It is a further object of the present invention to disclose a method for manipulating a content of one or more cannabinoids in a Cannabis plant, the method comprising down-regulating activity of at least one Cannabis gene encoding a cannabinoid biosynthesis enzyme selected from the group consisting of tetrahydrocannabinolic acid synthase (THCAS), cannabidiolic acid synthase (CBDAS), aromatic prenyltransferase (PT), olivetol synthase (OLS), acyl-activating enzyme 1 (AAE1) and any combination thereof.
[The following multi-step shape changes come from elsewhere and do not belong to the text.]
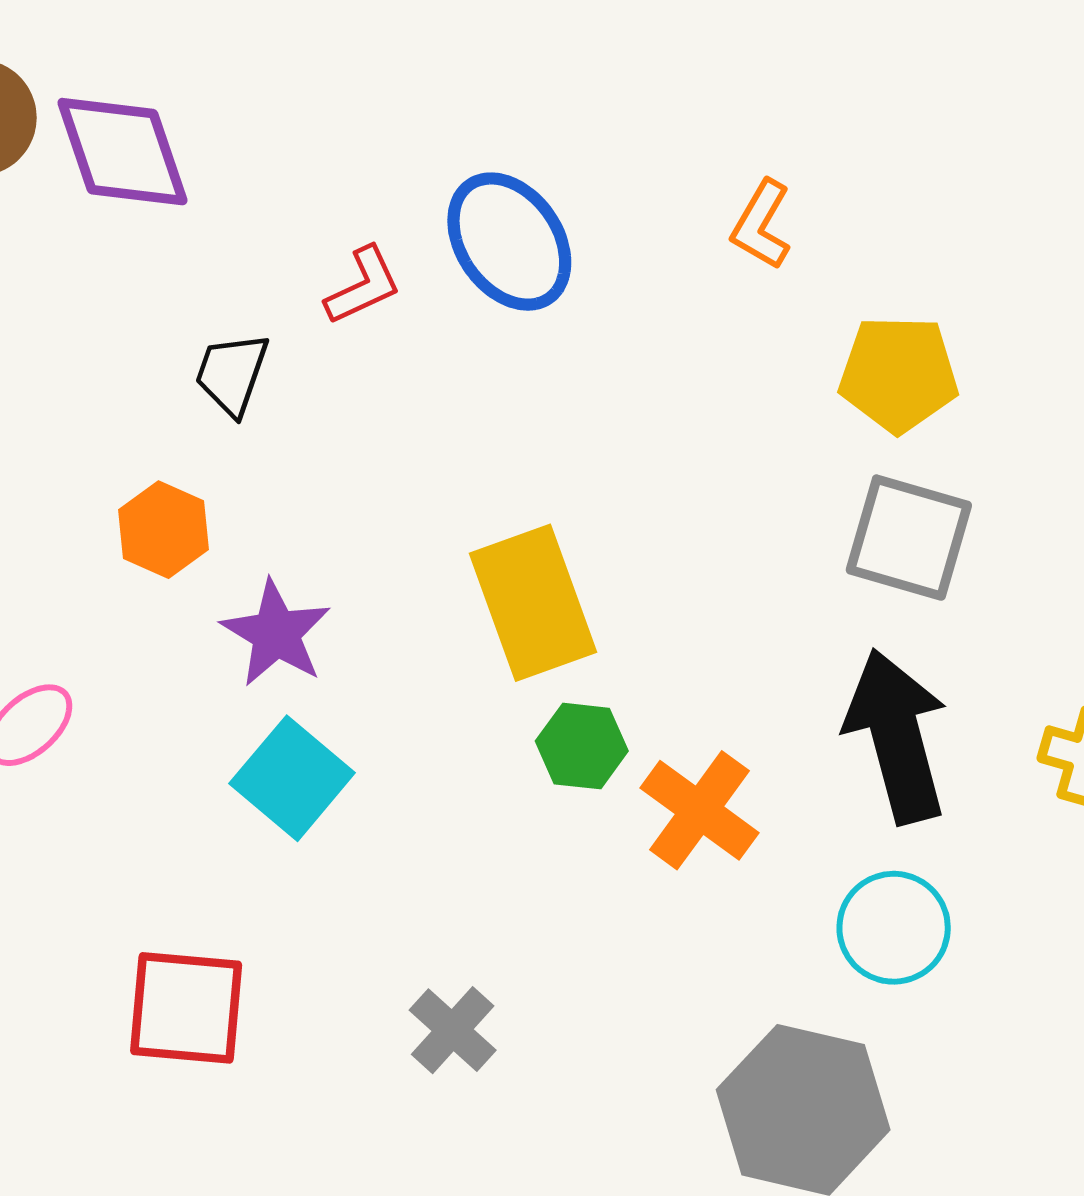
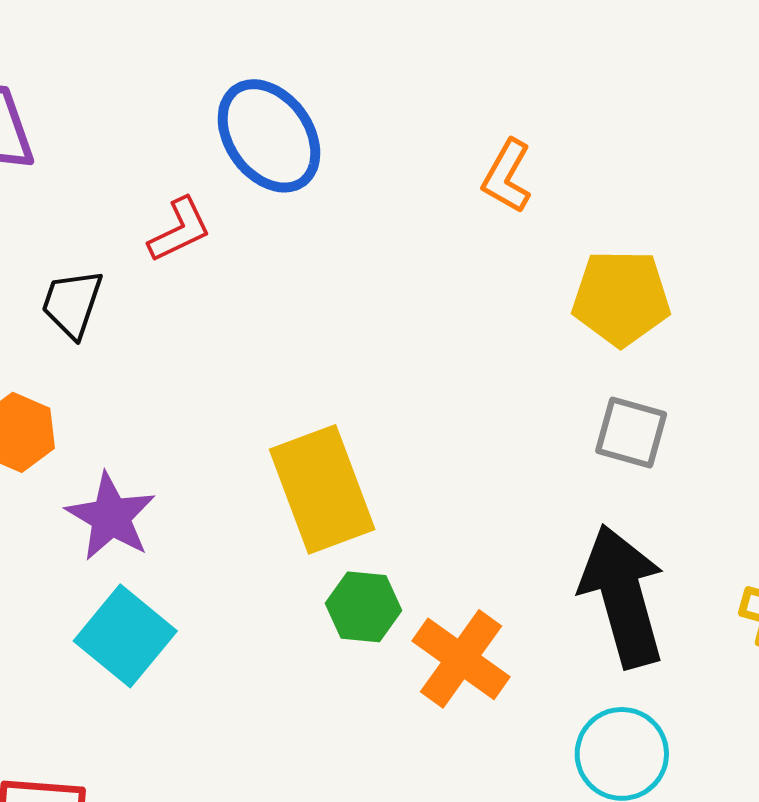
blue ellipse: (509, 242) -> (269, 136), moved
gray square: (909, 538) -> (631, 433), size x0.7

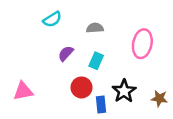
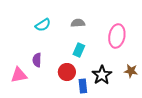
cyan semicircle: (52, 19) -> (43, 25), moved
purple semicircle: (66, 53) -> (37, 60), moved, turned -40
brown star: (159, 98) -> (131, 71), moved

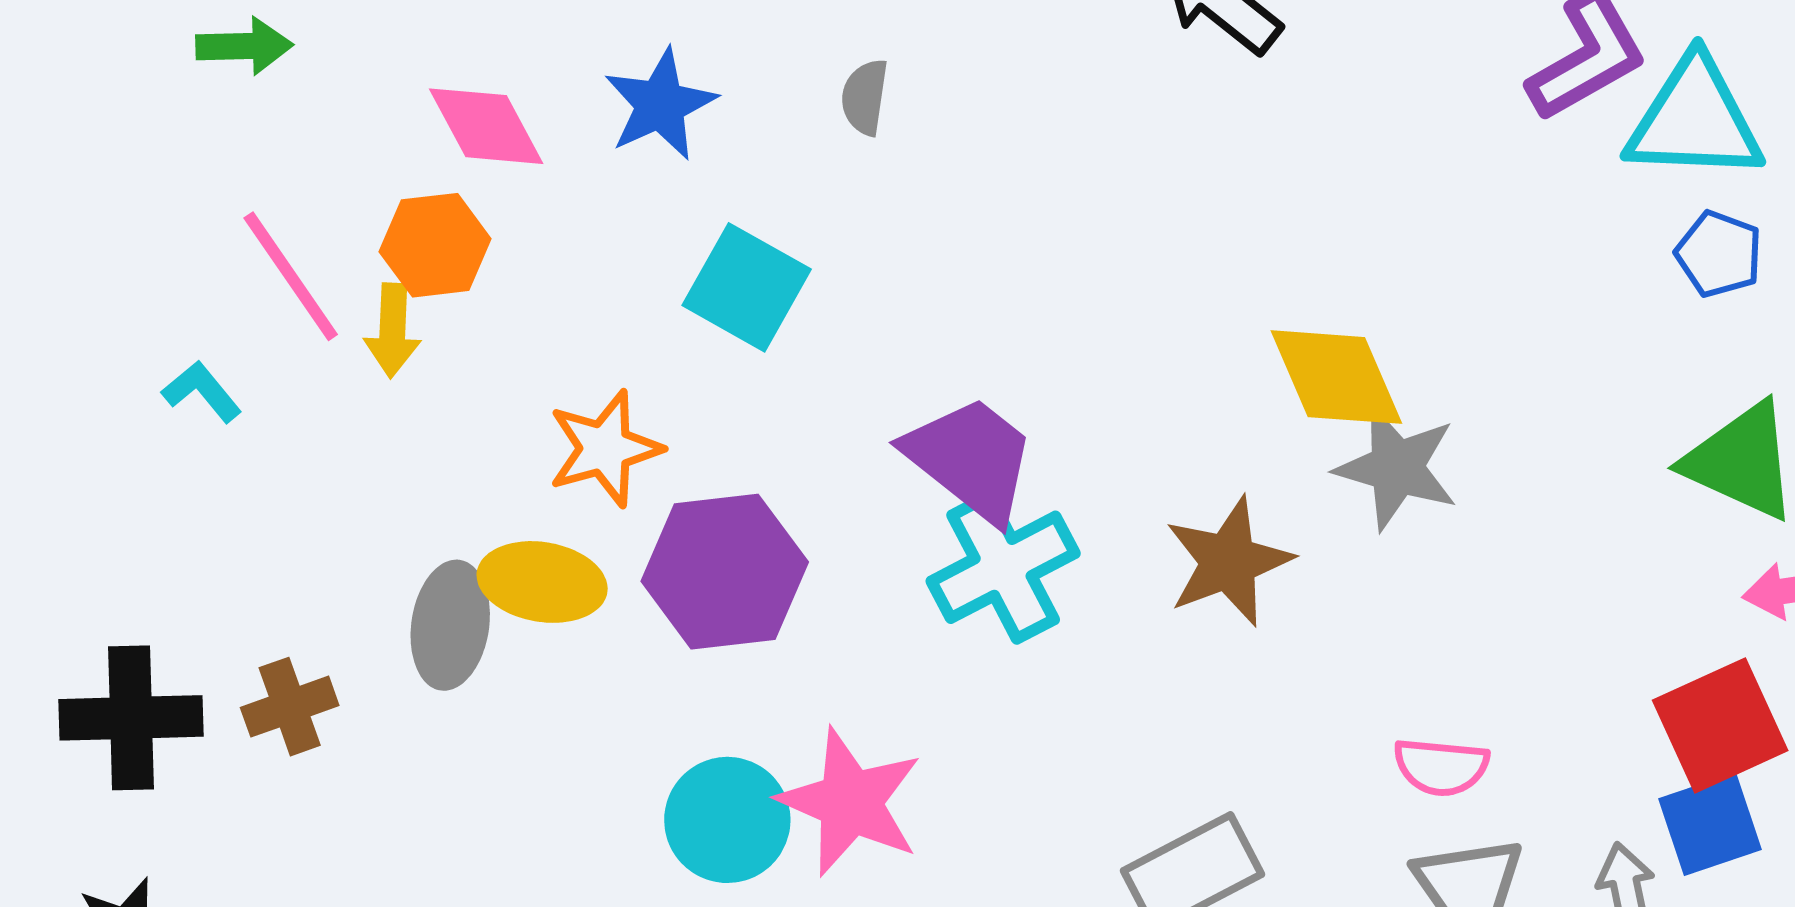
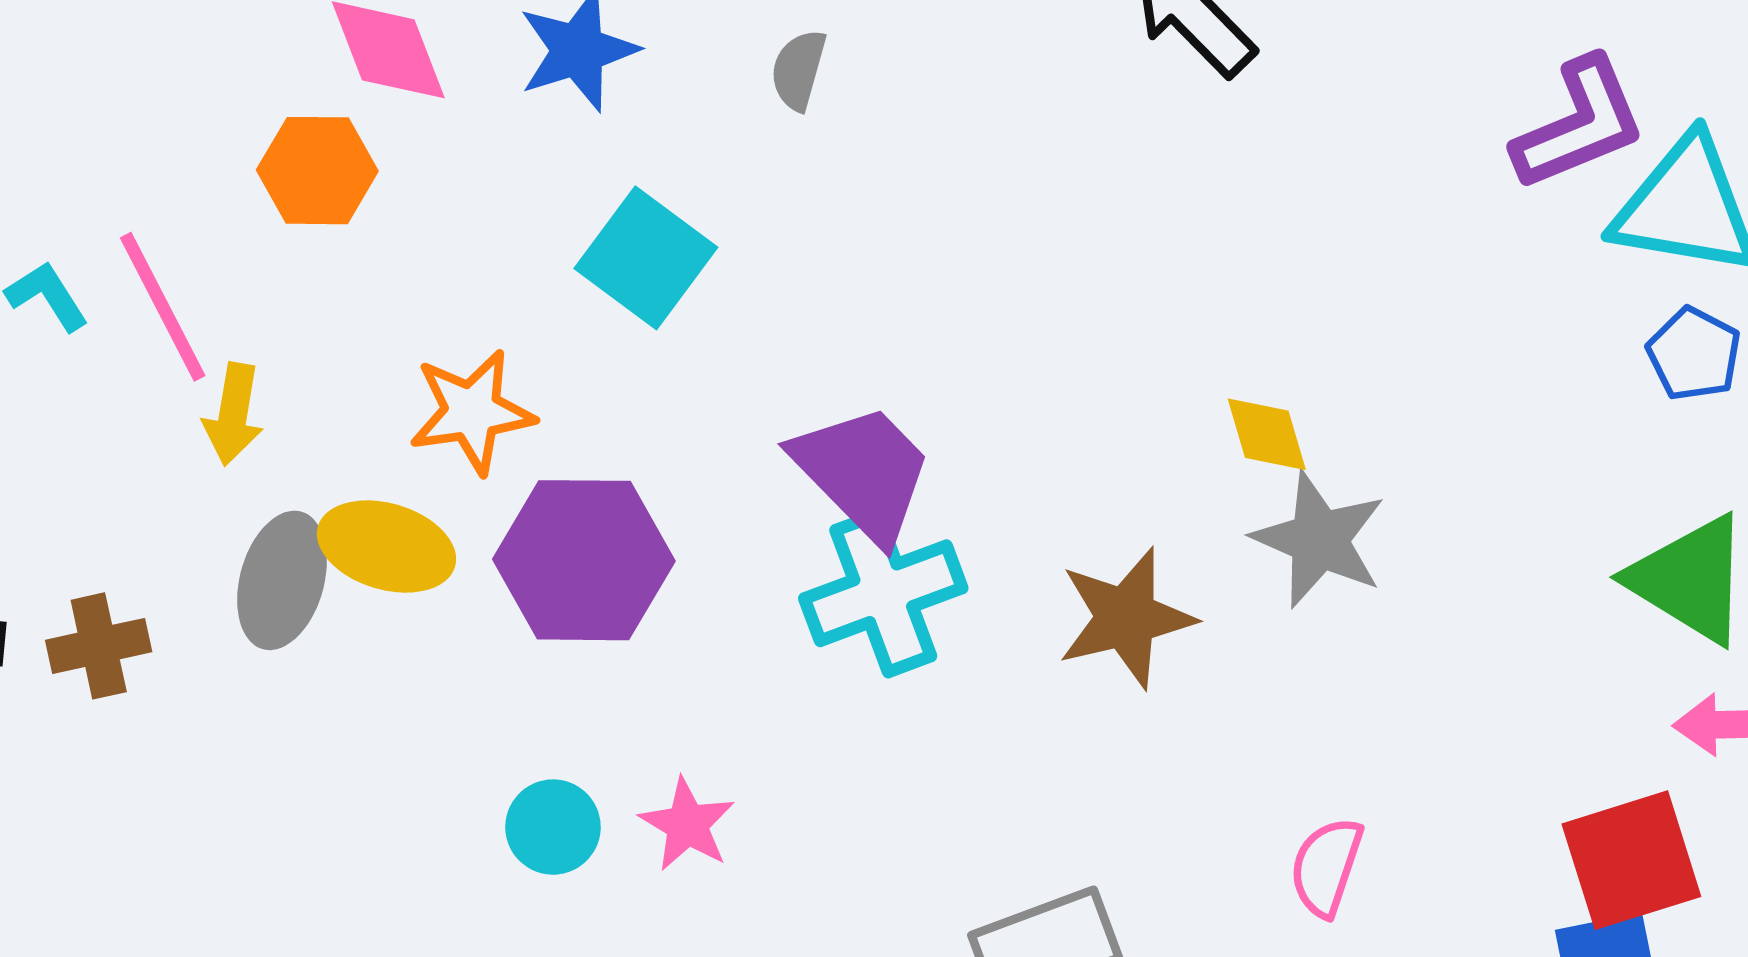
pink line: (291, 276) -> (163, 307), moved
yellow arrow: (393, 330) -> (233, 414), moved
yellow diamond: (1336, 377) -> (1267, 434), size x0.6
pink semicircle: (1441, 767) -> (1326, 867), turned 96
pink star: (850, 802) -> (687, 824), size x0.6
cyan circle: (727, 820) -> (553, 827), size x0.7

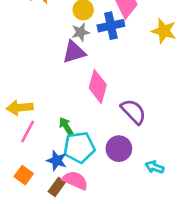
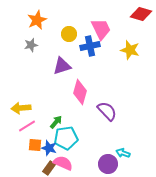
gray star: (81, 32) -> (31, 45), moved
green arrow: (66, 126) -> (56, 122), turned 72
pink line: (28, 131) -> (27, 126), turned 30
purple circle: (119, 149) -> (108, 164), moved
orange square: (24, 175) -> (35, 145), moved, turned -32

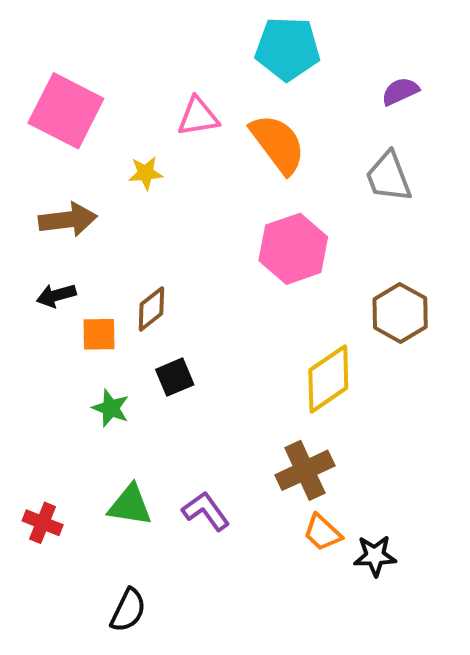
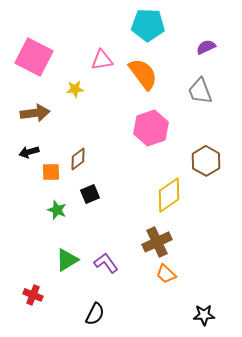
green triangle: (130, 505) -> (67, 260), turned -40
red cross: (43, 523) -> (33, 295), moved
black star: (375, 556) -> (204, 315), moved
black semicircle: (128, 610) -> (95, 314), moved

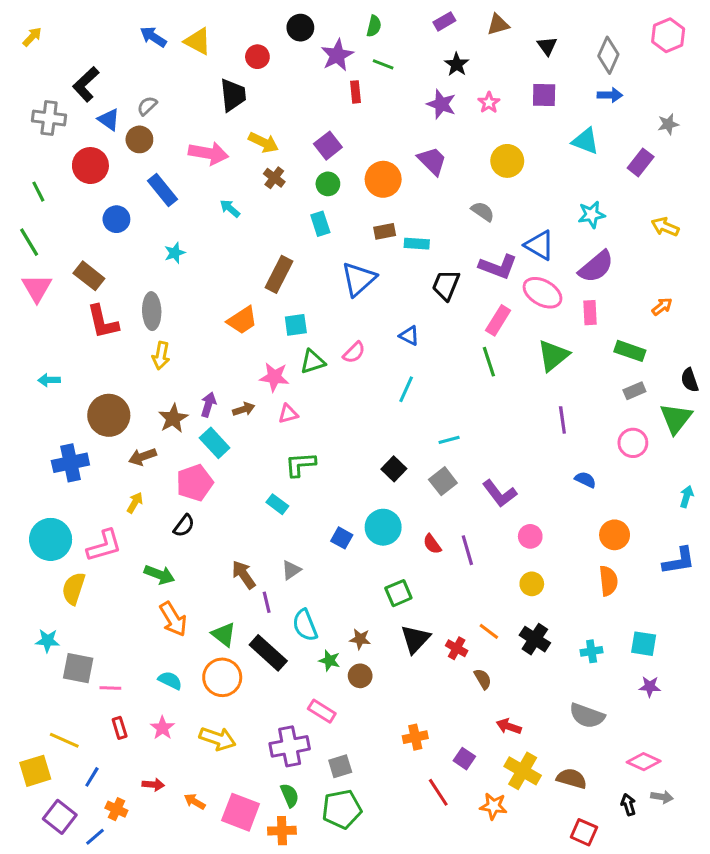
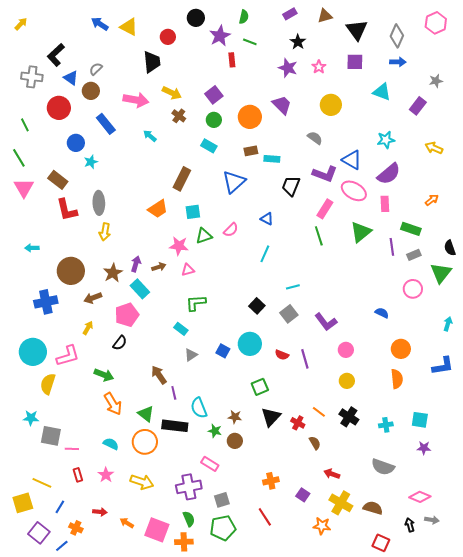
black triangle: (547, 46) -> (357, 30), size x1.6
cyan rectangle: (320, 224) -> (209, 146), turned -42
cyan star: (175, 253) -> (91, 162), moved
purple line: (562, 420) -> (392, 247), moved
red semicircle: (432, 544) -> (282, 355), turned -32
gray triangle: (291, 570) -> (191, 355), moved
black rectangle: (268, 653) -> (175, 426), turned -35
red line: (438, 792) -> (265, 517), moved

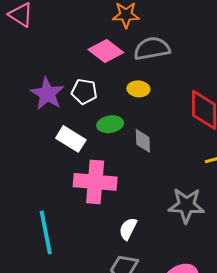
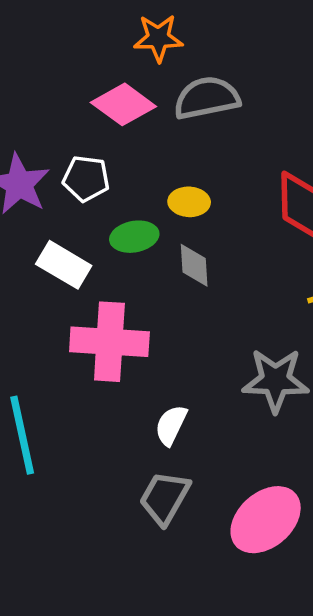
yellow ellipse: (138, 89) -> (189, 202), moved

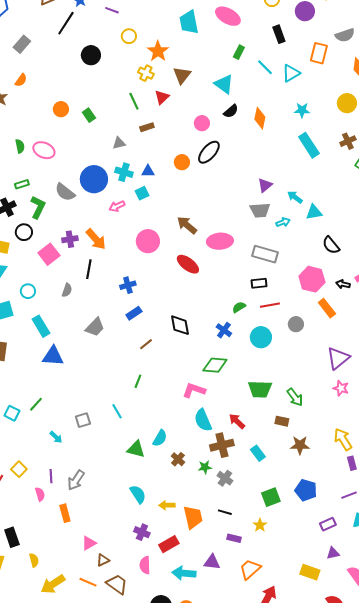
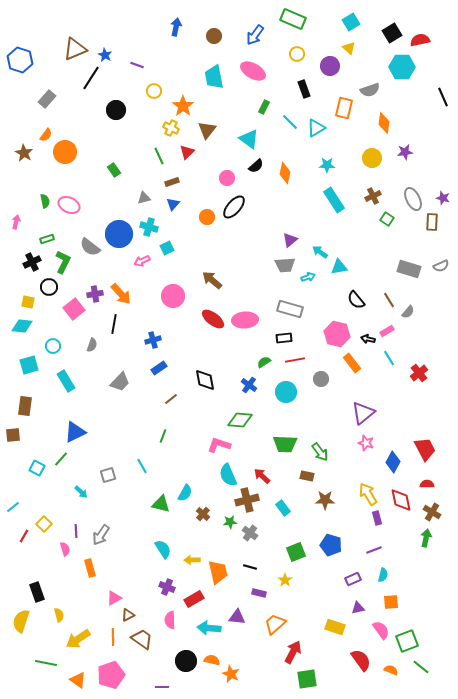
orange circle: (61, 109) -> (65, 152), moved, size x1.5
blue triangle: (148, 171) -> (173, 204), moved, turned -48
pink ellipse: (220, 241) -> (245, 320), moved
blue triangle: (53, 356) -> (75, 432), moved, turned -30
orange line: (88, 582) -> (113, 637), turned 66

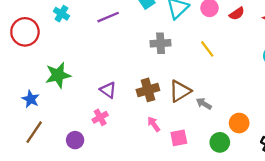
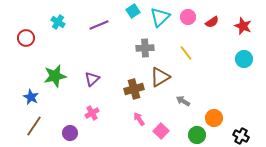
red circle: (25, 32) -> (26, 38), size x0.7
purple triangle: (108, 90) -> (92, 79), moved, turned 42
brown triangle: (180, 91) -> (160, 77), moved
pink square: (179, 138) -> (161, 131), turned -35

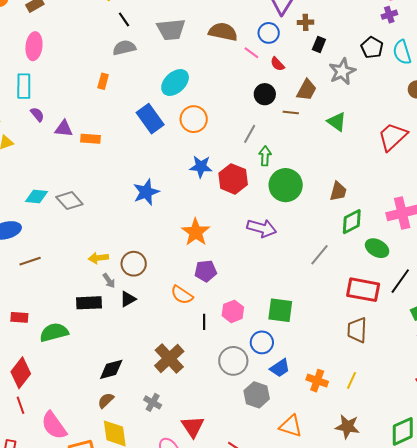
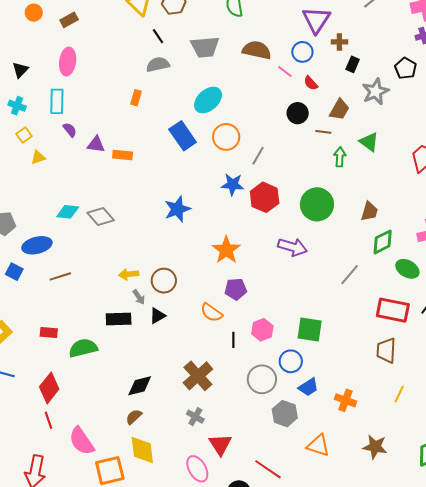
gray line: (250, 134) -> (258, 156), moved
green arrow: (265, 156) -> (340, 157), moved
yellow line: (352, 380) -> (399, 394), moved
gray cross: (153, 402) -> (195, 417), moved

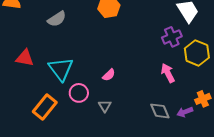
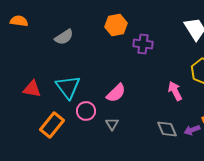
purple cross: (172, 37) -> (143, 44), moved, turned 30
red triangle: (25, 58) -> (32, 89), moved
pink semicircle: (109, 75) -> (116, 93), size x1.5

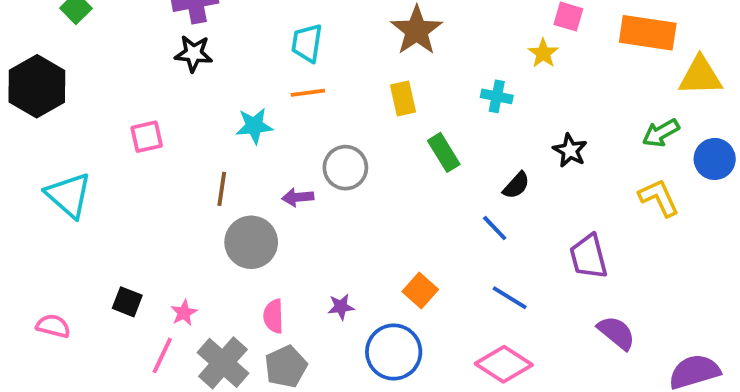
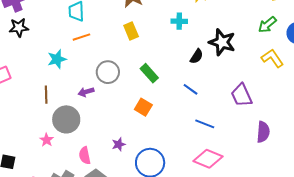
black star: (570, 150) -> (222, 42), size x1.5
green rectangle: (444, 152) -> (149, 73), moved
black semicircle: (516, 185) -> (197, 56), moved
orange square: (420, 291) -> (143, 107), moved
pink star: (184, 313) -> (47, 140), moved
purple semicircle: (616, 333) -> (263, 132), turned 65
It is a further object of the present invention to disclose the method as defined in any of the above, comprises steps of: (a) identifying at least one Cannabis gene locus encoding a cannabinoid biosynthesis enzyme selected from the group consisting of tetrahydrocannabinolic acid synthase (THCAS), cannabidiolic acid synthase (CBDAS), aromatic prenyltransferase (PT), olivetol synthase (OLS), acyl-activating enzyme 1 (AAE1) and any combination thereof; (b) identifying at least one endonuclease recognition sequence in or proximal to the at least one cannabinoid biosynthesis enzyme gene locus; (c) providing at least one guide RNA (gRNA) comprising a nucleotide sequence at least partially complementary to said at least one identified gene locus; (d) introducing into Cannabis plant cells a construct comprising (i) an endonuclease nucleotide sequence operably linked to said gRNA, or (ii) a ribonucleoprotein (RNP) complex comprising an endonuclease protein and said gRNA; (e) assaying the Cannabis plant or a cell thereof for an endonuclease-mediated modification in the DNA of the at least one cannabinoid biosynthesis enzyme gene locus; and (f) identifying the Cannabis plant, a cell thereof, or a progeny cell thereof as comprising a modification in the at least one cannabinoid biosynthesis enzyme gene locus.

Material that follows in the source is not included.